His domestic policies have also had a horrific impact on black people. Four years on from the Grenfell Tower fire, there are still hundreds of buildings in London alone with the same dangerous cladding, many in areas with higher black and Asian populations.

Boris Johnson had long supported the “hostile environment” policies that led to the Windrush scandal: the wrongful deportation of many black British citizens. Although this began under Theresa May, many victims have still not received compensation to this day, with even the National Audit Office saying the Home Office had not met its aims and at least nine victims have died waiting.

His feckless handling of the Covid-19 pandemic has led to 129,000 deaths; the ONS data shows that in Britain, black people are over four times more likely to die from Covid-19 than white people.

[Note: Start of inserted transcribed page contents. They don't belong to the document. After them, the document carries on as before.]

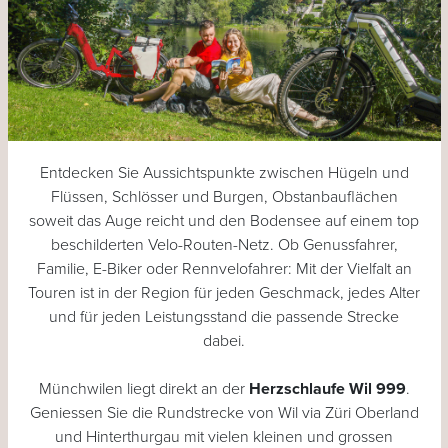
Entdecken Sie Aussichtspunkte zwischen Hügeln und
Flüssen, Schlösser und Burgen, Obstanbauflächen
soweit das Auge reicht und den Bodensee auf einem top
beschilderten Velo-Routen-Netz. Ob Genussfahrer,
Familie, E-Biker oder Rennvelofahrer: Mit der Vielfalt an
Touren ist in der Region für jeden Geschmack, jedes Alter
und für jeden Leistungsstand die passende Strecke
dabei.
Münchwilen liegt direkt an der
Herzschlaufe Wil 999
.
Geniessen Sie die Rundstrecke von Wil via Züri Oberland
und Hinterthurgau mit vielen kleinen und grossen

This is partly due to their overrepresentation in jobs such as healthcare and transport: the very people who have kept the country going despite its leaders’ incompetence and cronyism throughout the pandemic, and now the Johnson government insults those in the public sector with a 1 per cent pay rise — predicted to be a real-terms cut, after inflation.

Evidence of Boris Johnson’s racism and hypocrisy is all around, in the material impacts his government has had on black people in and outside Britain. We must hold him to account on these and fight to change them and this won’t be done by reading his old columns.

Emily Weir is the women's officer of the Edinburgh CPB and a Unite member. She writes in a personal capacity.